Task brief: Would you count the lines of the listing that carry the word "produits"? Give only the resulting number.

Provided information:
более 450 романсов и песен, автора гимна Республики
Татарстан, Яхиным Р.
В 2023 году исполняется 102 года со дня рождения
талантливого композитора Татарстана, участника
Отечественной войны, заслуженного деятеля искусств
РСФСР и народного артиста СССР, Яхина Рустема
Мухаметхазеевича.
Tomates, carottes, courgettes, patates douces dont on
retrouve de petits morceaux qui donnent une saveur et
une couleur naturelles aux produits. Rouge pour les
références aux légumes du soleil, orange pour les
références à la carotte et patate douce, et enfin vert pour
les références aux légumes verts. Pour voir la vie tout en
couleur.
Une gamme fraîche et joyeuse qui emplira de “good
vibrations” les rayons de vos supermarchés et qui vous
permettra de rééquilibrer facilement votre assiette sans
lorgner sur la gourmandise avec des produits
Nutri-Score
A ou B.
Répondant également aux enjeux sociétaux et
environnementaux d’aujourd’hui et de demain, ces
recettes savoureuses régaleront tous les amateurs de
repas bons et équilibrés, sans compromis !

Task response: 2